From Amalfi you can make several walks. In our preparations, we were somewhat confused because the different names are used interchangeably: Valle dei Mulini, Valle delle Ferriere, Torre del Ziro. But on the spot, it appeared to be quite simple. Both walks run in the same valley. The first (Valle dei Mulini) follows the course of the Canneto and continues to Pontone (where you absolutely should go to lookout above the Torre del Ziro). The second (Valle delle Ferriere) runs in the same valley, only a few hundred meters higher. You get a totally different walk, that you can prolongue to Scala and Ravello.
The hike in the Valle dei Mulini starts in the center of Amalfi. You walk down the street up to the Museo della Carta. Further on, you crash on a fence, where you can see a first artificial waterfall. In order to continue the walk you have to go back to the Museo della Carta. You turn left and after 50 meter left again into a narrow path that you continue to follow. The path goes up slowly, in the beginning it is well-paved, but a little further it becomes more 'natural'. You'll pass some old abandoned buildings, old paper mills, you walk between the lemon plantations and in the valley below you hear the water of the Canneto river..
At the second mill, you come closer to the stream. through the leaves of the trees, you start getting a glimpse of the rapids and some small waterfalls. You're now fully into the wild. At the top of the path you get to the ruins of a third mill, where the Canneto shows its splendor. One waterfall follows the other.
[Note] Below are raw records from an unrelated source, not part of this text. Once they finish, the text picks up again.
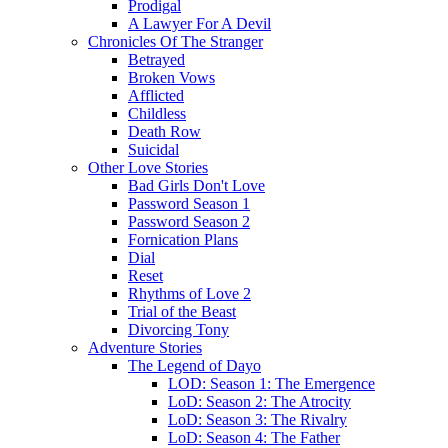
Prodigal
A Lawyer For A Devil
Chronicles Of The Stranger
Betrayed
Broken Vows
Afflicted
Childless
Death Row
Suicidal
Other Love Stories
Bad Girls Don't Love
Password Season 1
Password Season 2
Fornication Plans
Dial
Reset
Rhythms of Love 2
Trial of the Beast
Divorcing Tony
Adventure Stories
The Legend of Dayo
LOD: Season 1: The Emergence
LoD: Season 2: The Atrocity
LoD: Season 3: The Rivalry
LoD: Season 4: The Father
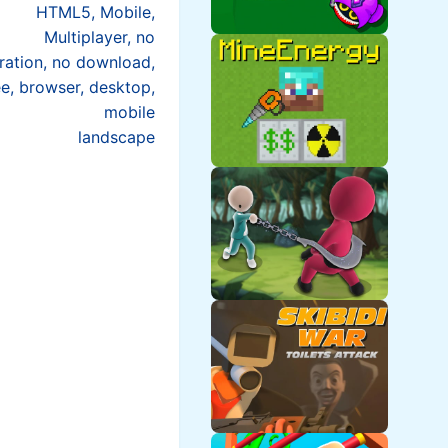
HTML5, Mobile,
Multiplayer, no
tration, no download,
ee, browser, desktop,
mobile
landscape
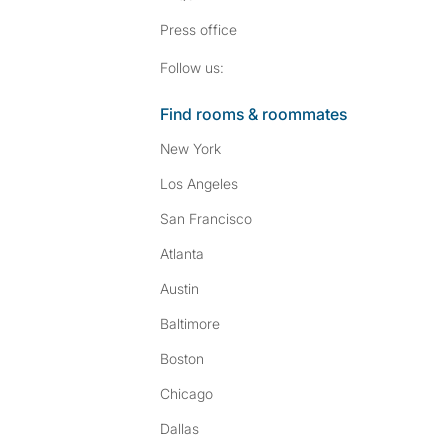
Press
office
Follow SpareRoom on I
SpareRoom on Fac
Follow us:
Find rooms & roommates
New York
Los Angeles
San Francisco
Atlanta
Austin
Baltimore
Boston
Chicago
Dallas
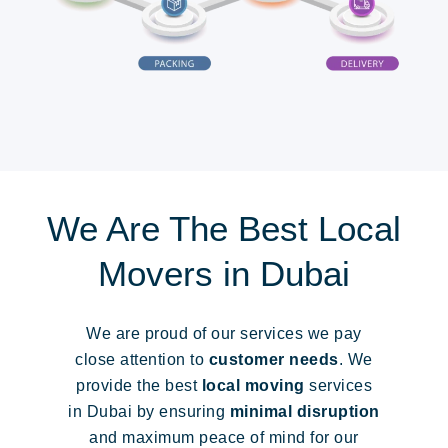
We Are The Best Local
Movers in Dubai
We are proud of our services we pay
close attention to
customer needs
. We
provide the best
local moving
services
in Dubai by ensuring
minimal disruption
and maximum peace of mind for our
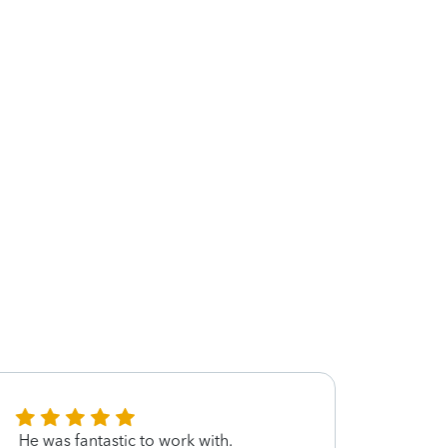
He was fantastic to work with.
He was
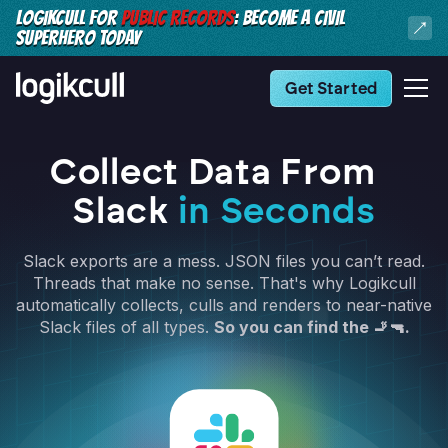
LOGIKCULL FOR
PUBLIC RECORDS
: BECOME A CIVIL
SUPERHERO TODAY
Get Started
Collect Data From
Slack
in Seconds
Slack exports are a mess. JSON files you can’t read.
Threads that make no sense. That's why Logikcull
automatically collects, culls and renders to near-native
Slack files of all types.
So you can find the 🚬🔫.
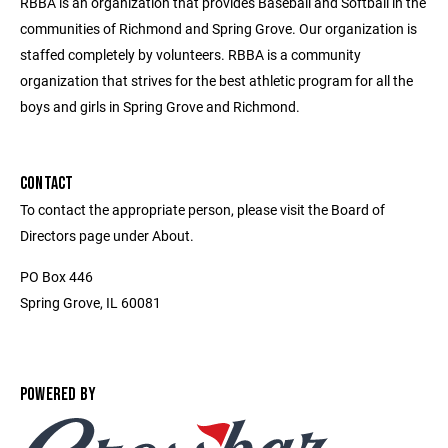
RBBA is an organization that provides Baseball and Softball in the
communities of Richmond and Spring Grove. Our organization is
staffed completely by volunteers. RBBA is a community
organization that strives for the best athletic program for all the
boys and girls in Spring Grove and Richmond.
CONTACT
To contact the appropriate person, please visit the Board of
Directors page under About.
PO Box 446
Spring Grove, IL 60081
POWERED BY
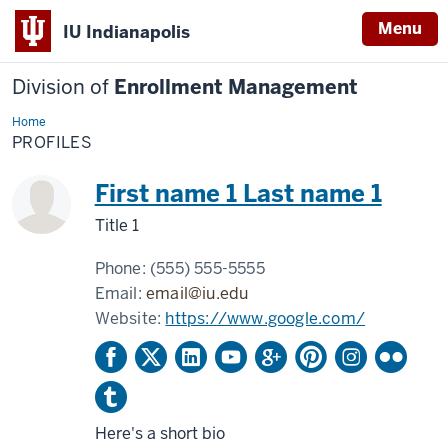
Menu
IU Indianapolis
Division of
Enrollment Management
Home
Profiles
PROFILES
First name 1 Last name 1
Title 1
Phone:
(555) 555-5555
Email:
email@iu.edu
Website:
https://www.google.com/
Here's a short bio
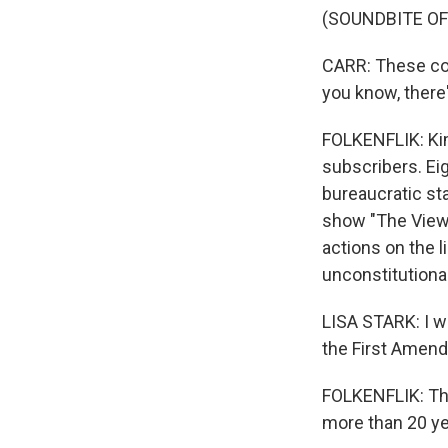
(SOUNDBITE OF
CARR: These com
you know, there'
FOLKENFLIK: Kim
subscribers. Eig
bureaucratic sta
show "The View,"
actions on the 
unconstitutional 
LISA STARK: I w
the First Amen
FOLKENFLIK: Thi
more than 20 ye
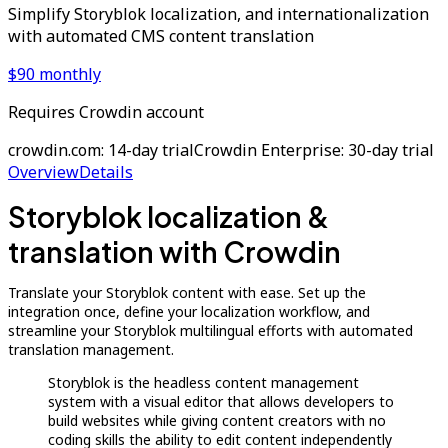
Simplify Storyblok localization, and internationalization
with automated CMS content translation
$90 monthly
Requires Crowdin account
crowdin.com: 14-day trial
Crowdin Enterprise: 30-day trial
Overview
Details
Storyblok localization &
translation with Crowdin
Translate your Storyblok content with ease. Set up the
integration once, define your localization workflow, and
streamline your Storyblok multilingual efforts with automated
translation management.
Storyblok is the headless content management
system with a visual editor that allows developers to
build websites while giving content creators with no
coding skills the ability to edit content independently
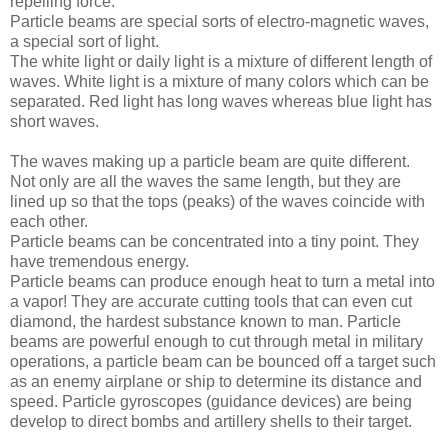
repelling force.”
Particle beams are special sorts of electro-magnetic waves,
a special sort of light.
The white light or daily light is a mixture of different length of
waves. White light is a mixture of many colors which can be
separated. Red light has long waves whereas blue light has
short waves.
The waves making up a particle beam are quite different.
Not only are all the waves the same length, but they are
lined up so that the tops (peaks) of the waves coincide with
each other.
Particle beams can be concentrated into a tiny point. They
have tremendous energy.
Particle beams can produce enough heat to turn a metal into
a vapor! They are accurate cutting tools that can even cut
diamond, the hardest substance known to man. Particle
beams are powerful enough to cut through metal in military
operations, a particle beam can be bounced off a target such
as an enemy airplane or ship to determine its distance and
speed. Particle gyroscopes (guidance devices) are being
develop to direct bombs and artillery shells to their target.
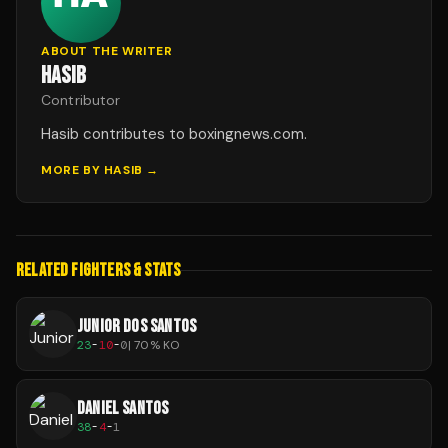
ABOUT THE WRITER
HASIB
Contributor
Hasib contributes to boxingnews.com.
MORE BY
HASIB
→
RELATED FIGHTERS & STATS
JUNIOR DOS SANTOS
23
-
10
-
0
|
70
% KO
DANIEL SANTOS
38
-
4
-
1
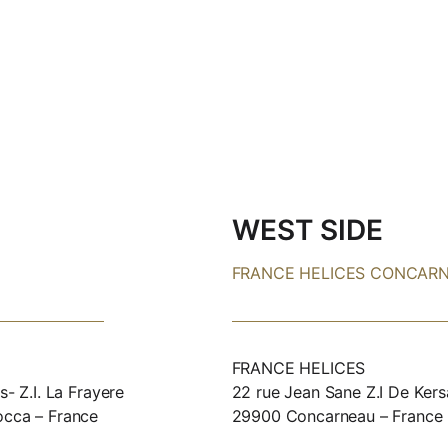
WEST SIDE
FRANCE HELICES CONCAR
FRANCE HELICES
s- Z.I. La Frayere
22 rue Jean Sane Z.I De Kers
occa – France
29900 Concarneau – France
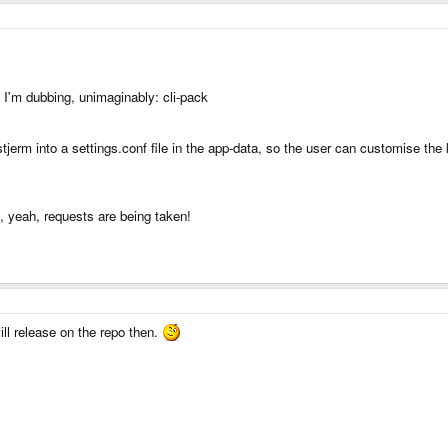
 I'm dubbing, unimaginably: cli-pack
tjerm into a settings.conf file in the app-data, so the user can customise the
o, yeah, requests are being taken!
ill release on the repo then.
We were perhaps fortunate that it had rained heavily the previous day (one may sometimes have some luck), so it probably was just a bit more spectacular.
On top (at the bridge over the river) the path still runs through (the Sentiero Giustino Fortunato). It connects to the elevated walk. You return on your steps here and follow the walk towards Pontone. It still goes slightly up, you now walk on the flank of the valley, the river disappears again behind the green. When approaching Pontone, you get Amalfi back in sight, below in the valley, with the blue water of the Mediterranean in the background.
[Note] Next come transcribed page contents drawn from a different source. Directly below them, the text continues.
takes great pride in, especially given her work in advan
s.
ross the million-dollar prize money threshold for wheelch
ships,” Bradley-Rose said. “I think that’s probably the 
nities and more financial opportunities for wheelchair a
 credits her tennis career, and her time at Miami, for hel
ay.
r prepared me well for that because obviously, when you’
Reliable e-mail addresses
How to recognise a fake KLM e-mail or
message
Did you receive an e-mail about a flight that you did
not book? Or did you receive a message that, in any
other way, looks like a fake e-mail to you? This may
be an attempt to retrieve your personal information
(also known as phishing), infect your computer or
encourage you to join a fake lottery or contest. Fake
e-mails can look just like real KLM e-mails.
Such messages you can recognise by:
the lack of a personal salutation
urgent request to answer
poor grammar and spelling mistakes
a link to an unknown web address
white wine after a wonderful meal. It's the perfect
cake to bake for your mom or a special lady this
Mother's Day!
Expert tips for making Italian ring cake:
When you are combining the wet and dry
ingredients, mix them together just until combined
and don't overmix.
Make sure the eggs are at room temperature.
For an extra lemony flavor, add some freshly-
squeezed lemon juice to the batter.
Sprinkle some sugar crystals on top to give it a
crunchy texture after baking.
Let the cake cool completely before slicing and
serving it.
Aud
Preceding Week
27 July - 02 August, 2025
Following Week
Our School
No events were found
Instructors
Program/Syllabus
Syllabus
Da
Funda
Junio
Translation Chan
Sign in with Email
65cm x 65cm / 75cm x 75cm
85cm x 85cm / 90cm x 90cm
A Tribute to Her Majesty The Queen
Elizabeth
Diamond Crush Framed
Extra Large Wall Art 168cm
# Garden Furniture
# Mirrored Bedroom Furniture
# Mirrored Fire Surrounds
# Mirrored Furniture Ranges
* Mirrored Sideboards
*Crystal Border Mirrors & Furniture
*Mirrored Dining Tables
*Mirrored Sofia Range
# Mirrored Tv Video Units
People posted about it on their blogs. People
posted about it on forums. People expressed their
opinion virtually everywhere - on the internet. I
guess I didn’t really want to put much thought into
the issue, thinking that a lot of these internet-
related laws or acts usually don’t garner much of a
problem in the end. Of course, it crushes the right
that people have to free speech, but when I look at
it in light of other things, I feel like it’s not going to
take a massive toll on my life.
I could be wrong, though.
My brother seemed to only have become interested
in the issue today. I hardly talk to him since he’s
In Pontone, there is not much to see. We follow the indication to the Torre del Ziro. At a split you have on your right the “stairs” which plunge steeply down to Amalfi. However we choose to go to left, despite a control barrier that closed the path. Further on, the path zigzags up again, passes a gate (which fortunately is open) and comes on top of a plateau. The trail continues under the trees, we ignore several side roads until we get to an observation point, for which words are inadequate: on the left is Ravello (Villa Cimbrone) and the western half of the Amalfi coast, at the left below you see Atrani (photo 1 below), in the middle Torre del Ziro (picture 2) and to the right below Amalfi (picture 3).
Absolutely brilliant ...
From Pontone you have several options to return to Amalfi. You can take the stairs, probably the fastest way, but our calves have already consumed enough stairs, and we are not in a hurry. There is also a bus to bring us back to Amalfi, but only a few times a day. We therefore choose to walk to Atrani. We follow the main road several hundred meters. Fortunately there is not too much trafic. Then we choose the path (with stairs) that leads straight to the center of Atrani. Once between the houses of Atrani, the path further narrows. In some places it is even completely vaulted. We will end up on a small courtyard in the center, where some terraces kindly invite us to an outdoor ice cream. A temptation we can not resist before walking back to Amalfi (along the Strada Statale).